(Saved data entries)
***

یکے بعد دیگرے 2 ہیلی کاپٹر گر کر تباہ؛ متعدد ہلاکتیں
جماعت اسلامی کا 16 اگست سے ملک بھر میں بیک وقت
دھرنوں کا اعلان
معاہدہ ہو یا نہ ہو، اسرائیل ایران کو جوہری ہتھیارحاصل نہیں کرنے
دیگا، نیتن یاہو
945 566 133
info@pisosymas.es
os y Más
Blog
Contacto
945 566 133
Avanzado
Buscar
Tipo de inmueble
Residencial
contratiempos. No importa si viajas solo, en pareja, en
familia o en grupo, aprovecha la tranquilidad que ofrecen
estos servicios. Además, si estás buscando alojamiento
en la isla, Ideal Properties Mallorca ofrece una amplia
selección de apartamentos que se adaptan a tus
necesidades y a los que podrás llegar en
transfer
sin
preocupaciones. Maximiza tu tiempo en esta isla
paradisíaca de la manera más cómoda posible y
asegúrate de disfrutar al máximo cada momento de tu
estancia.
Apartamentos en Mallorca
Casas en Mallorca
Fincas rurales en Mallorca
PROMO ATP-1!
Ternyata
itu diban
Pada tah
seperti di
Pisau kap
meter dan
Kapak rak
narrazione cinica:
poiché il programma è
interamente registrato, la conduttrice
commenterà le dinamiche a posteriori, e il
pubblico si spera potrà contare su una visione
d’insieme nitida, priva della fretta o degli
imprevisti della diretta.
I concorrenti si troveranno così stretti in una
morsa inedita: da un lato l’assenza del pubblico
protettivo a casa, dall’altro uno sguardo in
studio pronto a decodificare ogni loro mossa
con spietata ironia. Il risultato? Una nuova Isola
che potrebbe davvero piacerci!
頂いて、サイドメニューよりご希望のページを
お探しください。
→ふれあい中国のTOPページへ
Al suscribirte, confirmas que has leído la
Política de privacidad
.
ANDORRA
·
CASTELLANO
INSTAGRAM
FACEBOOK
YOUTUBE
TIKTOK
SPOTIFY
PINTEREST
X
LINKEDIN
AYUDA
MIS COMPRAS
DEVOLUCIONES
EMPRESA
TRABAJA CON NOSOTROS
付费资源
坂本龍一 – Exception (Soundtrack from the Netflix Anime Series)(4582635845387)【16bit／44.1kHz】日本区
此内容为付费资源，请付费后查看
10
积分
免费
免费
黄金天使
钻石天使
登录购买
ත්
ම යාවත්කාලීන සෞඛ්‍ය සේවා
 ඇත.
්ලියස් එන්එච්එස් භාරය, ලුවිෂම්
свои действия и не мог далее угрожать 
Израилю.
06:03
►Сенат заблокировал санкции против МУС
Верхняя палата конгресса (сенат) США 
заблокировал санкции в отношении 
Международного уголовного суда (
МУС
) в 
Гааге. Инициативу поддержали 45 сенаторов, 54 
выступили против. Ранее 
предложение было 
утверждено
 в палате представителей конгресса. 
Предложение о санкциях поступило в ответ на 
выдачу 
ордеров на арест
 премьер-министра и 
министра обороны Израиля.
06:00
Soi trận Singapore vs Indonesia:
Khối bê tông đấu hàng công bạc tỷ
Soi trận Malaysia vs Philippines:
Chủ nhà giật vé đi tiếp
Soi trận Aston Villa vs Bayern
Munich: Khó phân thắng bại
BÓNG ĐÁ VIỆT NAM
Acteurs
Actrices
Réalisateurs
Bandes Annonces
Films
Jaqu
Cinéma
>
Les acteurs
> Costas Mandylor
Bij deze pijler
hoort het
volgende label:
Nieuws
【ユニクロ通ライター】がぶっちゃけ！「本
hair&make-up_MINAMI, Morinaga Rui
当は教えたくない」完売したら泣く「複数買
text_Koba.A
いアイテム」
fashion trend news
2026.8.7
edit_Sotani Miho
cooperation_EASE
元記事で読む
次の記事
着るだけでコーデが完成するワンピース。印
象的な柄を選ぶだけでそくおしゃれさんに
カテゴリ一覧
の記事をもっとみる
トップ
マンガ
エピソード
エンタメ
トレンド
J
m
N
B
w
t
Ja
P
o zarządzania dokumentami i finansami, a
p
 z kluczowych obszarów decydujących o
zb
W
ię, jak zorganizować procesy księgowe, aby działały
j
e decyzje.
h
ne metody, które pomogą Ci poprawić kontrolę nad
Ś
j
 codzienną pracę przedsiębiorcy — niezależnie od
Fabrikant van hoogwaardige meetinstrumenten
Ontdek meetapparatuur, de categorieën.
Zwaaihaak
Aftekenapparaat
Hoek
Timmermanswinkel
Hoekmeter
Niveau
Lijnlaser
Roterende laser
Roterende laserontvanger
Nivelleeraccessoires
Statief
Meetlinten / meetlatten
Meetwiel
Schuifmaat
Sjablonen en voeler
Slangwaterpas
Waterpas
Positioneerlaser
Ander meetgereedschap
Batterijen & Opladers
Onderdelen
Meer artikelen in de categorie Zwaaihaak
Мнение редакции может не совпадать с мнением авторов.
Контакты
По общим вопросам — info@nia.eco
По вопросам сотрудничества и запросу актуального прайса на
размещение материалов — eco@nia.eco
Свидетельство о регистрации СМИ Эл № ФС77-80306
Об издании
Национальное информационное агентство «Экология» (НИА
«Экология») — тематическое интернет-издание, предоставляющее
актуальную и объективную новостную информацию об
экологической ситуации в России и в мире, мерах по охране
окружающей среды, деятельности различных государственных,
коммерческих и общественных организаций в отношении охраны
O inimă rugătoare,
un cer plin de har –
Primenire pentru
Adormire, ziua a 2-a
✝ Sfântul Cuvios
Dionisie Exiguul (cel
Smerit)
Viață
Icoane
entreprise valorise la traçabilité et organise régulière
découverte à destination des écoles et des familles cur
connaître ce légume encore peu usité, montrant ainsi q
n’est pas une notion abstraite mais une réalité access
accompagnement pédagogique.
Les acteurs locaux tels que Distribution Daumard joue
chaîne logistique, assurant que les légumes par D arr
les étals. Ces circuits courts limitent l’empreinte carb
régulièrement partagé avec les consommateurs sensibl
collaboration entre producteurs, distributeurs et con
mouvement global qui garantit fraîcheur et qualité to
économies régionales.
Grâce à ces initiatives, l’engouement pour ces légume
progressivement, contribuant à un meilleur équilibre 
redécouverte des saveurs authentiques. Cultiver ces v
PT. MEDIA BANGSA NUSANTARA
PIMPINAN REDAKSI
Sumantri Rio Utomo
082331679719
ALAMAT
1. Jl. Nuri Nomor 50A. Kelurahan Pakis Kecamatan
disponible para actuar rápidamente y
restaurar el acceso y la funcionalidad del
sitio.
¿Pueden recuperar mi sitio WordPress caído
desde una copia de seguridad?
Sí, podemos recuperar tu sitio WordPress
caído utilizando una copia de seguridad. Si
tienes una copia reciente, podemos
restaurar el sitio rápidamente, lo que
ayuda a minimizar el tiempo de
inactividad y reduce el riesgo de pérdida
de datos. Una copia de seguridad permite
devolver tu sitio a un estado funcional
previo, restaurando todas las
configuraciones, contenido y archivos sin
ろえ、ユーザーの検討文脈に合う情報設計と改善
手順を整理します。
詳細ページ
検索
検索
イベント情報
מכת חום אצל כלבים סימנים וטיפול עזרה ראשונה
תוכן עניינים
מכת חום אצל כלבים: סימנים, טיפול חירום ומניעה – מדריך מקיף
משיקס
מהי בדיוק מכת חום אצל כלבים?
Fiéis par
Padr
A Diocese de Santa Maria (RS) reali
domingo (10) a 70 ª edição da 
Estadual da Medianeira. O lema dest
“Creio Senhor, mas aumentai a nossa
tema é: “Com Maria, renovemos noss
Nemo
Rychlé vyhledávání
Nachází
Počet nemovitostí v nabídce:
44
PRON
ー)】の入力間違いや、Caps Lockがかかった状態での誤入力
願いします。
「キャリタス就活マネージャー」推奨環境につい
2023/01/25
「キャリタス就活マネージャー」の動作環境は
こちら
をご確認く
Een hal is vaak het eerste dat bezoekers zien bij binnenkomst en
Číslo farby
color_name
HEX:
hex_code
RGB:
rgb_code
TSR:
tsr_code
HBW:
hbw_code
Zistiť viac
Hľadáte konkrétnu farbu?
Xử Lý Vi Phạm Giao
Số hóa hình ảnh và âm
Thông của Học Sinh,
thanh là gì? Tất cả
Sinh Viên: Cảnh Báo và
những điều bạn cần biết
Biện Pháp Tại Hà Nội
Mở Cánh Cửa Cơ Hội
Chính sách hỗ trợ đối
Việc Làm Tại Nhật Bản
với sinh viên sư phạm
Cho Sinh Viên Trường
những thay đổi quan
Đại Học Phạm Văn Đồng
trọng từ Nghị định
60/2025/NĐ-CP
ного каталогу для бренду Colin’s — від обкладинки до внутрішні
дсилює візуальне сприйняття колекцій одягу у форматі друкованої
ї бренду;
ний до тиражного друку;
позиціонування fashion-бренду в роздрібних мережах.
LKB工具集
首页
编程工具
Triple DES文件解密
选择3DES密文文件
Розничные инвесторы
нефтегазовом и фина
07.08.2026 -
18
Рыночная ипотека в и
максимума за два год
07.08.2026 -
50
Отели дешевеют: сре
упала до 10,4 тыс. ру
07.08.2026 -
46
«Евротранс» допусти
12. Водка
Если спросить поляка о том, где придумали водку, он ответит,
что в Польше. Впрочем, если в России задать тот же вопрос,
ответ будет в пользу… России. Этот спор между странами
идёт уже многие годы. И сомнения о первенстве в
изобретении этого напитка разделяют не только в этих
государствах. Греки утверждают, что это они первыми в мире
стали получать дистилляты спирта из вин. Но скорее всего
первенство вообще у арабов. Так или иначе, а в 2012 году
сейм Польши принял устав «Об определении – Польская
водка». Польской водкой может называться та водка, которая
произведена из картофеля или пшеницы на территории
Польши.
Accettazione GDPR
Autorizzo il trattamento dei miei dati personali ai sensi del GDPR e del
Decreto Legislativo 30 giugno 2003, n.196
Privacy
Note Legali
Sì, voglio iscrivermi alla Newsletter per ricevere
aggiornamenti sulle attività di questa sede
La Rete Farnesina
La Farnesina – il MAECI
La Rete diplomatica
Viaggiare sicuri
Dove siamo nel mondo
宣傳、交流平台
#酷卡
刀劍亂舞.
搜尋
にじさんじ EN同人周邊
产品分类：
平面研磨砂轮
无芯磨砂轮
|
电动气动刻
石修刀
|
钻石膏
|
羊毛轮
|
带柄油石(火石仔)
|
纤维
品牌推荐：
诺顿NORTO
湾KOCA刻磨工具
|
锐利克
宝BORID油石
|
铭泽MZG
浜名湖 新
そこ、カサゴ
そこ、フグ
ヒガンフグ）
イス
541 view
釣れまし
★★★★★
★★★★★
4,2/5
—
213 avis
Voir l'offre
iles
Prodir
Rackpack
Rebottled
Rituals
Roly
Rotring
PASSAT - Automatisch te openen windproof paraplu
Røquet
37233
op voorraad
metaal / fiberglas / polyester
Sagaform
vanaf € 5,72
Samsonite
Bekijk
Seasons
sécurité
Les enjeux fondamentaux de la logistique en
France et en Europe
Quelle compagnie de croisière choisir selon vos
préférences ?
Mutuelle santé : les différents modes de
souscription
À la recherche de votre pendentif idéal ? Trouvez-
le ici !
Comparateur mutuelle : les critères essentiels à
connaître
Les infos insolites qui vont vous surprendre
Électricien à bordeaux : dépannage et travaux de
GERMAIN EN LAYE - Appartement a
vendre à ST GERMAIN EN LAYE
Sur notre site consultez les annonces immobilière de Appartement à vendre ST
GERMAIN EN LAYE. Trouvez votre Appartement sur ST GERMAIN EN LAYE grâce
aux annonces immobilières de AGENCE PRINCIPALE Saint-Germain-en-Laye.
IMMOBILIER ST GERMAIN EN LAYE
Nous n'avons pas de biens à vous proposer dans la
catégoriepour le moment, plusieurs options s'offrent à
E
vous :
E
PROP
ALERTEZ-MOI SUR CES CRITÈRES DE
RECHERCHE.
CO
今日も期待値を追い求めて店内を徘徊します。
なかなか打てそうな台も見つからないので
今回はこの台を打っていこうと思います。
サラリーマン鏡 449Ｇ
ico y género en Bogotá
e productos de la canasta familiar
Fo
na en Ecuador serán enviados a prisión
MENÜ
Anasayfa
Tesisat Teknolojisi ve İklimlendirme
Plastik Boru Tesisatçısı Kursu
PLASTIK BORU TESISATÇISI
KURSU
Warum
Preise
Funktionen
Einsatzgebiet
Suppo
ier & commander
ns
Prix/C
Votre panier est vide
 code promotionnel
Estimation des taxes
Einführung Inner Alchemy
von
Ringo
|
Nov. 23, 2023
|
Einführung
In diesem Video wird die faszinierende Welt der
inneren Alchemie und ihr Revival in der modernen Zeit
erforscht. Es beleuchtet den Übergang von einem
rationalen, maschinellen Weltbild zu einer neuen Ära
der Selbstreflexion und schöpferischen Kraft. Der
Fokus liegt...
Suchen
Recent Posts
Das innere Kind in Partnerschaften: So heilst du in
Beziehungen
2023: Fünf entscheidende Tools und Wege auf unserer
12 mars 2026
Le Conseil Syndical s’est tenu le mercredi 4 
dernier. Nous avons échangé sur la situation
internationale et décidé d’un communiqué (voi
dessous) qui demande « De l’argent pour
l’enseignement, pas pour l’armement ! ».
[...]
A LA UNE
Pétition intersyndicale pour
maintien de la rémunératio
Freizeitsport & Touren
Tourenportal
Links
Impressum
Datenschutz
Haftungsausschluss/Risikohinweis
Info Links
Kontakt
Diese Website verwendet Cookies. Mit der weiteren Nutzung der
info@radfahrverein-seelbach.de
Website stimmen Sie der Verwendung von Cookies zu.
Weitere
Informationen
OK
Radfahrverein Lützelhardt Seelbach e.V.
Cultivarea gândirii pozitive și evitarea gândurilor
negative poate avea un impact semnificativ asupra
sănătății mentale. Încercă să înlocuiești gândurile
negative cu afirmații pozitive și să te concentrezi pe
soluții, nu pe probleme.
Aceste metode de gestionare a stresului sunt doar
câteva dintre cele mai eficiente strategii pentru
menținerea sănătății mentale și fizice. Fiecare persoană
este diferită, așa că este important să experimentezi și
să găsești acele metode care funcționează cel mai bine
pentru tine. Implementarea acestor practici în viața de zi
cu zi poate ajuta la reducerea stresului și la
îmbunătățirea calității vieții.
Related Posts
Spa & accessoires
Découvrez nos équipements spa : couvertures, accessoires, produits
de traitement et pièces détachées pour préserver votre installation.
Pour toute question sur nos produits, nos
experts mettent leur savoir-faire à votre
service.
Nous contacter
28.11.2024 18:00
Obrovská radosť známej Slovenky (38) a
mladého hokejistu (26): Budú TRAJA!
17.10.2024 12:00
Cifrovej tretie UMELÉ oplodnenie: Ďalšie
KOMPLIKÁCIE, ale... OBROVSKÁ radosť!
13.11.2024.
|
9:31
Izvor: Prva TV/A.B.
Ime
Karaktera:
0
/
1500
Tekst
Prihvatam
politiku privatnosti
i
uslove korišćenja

***

Only the lines above, from the first through the one holding "ордеров на арест", are to be output, and they must be copied exactly.

یکے بعد دیگرے 2 ہیلی کاپٹر گر کر تباہ؛ متعدد ہلاکتیں
جماعت اسلامی کا 16 اگست سے ملک بھر میں بیک وقت
دھرنوں کا اعلان
معاہدہ ہو یا نہ ہو، اسرائیل ایران کو جوہری ہتھیارحاصل نہیں کرنے
دیگا، نیتن یاہو
945 566 133
info@pisosymas.es
os y Más
Blog
Contacto
945 566 133
Avanzado
Buscar
Tipo de inmueble
Residencial
contratiempos. No importa si viajas solo, en pareja, en
familia o en grupo, aprovecha la tranquilidad que ofrecen
estos servicios. Además, si estás buscando alojamiento
en la isla, Ideal Properties Mallorca ofrece una amplia
selección de apartamentos que se adaptan a tus
necesidades y a los que podrás llegar en
transfer
sin
preocupaciones. Maximiza tu tiempo en esta isla
paradisíaca de la manera más cómoda posible y
asegúrate de disfrutar al máximo cada momento de tu
estancia.
Apartamentos en Mallorca
Casas en Mallorca
Fincas rurales en Mallorca
PROMO ATP-1!
Ternyata
itu diban
Pada tah
seperti di
Pisau kap
meter dan
Kapak rak
narrazione cinica:
poiché il programma è
interamente registrato, la conduttrice
commenterà le dinamiche a posteriori, e il
pubblico si spera potrà contare su una visione
d’insieme nitida, priva della fretta o degli
imprevisti della diretta.
I concorrenti si troveranno così stretti in una
morsa inedita: da un lato l’assenza del pubblico
protettivo a casa, dall’altro uno sguardo in
studio pronto a decodificare ogni loro mossa
con spietata ironia. Il risultato? Una nuova Isola
che potrebbe davvero piacerci!
頂いて、サイドメニューよりご希望のページを
お探しください。
→ふれあい中国のTOPページへ
Al suscribirte, confirmas que has leído la
Política de privacidad
.
ANDORRA
·
CASTELLANO
INSTAGRAM
FACEBOOK
YOUTUBE
TIKTOK
SPOTIFY
PINTEREST
X
LINKEDIN
AYUDA
MIS COMPRAS
DEVOLUCIONES
EMPRESA
TRABAJA CON NOSOTROS
付费资源
坂本龍一 – Exception (Soundtrack from the Netflix Anime Series)(4582635845387)【16bit／44.1kHz】日本区
此内容为付费资源，请付费后查看
10
积分
免费
免费
黄金天使
钻石天使
登录购买
ත්
ම යාවත්කාලීන සෞඛ්‍ය සේවා
 ඇත.
්ලියස් එන්එච්එස් භාරය, ලුවිෂම්
свои действия и не мог далее угрожать 
Израилю.
06:03
►Сенат заблокировал санкции против МУС
Верхняя палата конгресса (сенат) США 
заблокировал санкции в отношении 
Международного уголовного суда (
МУС
) в 
Гааге. Инициативу поддержали 45 сенаторов, 54 
выступили против. Ранее 
предложение было 
утверждено
 в палате представителей конгресса. 
Предложение о санкциях поступило в ответ на 
выдачу 
ордеров на арест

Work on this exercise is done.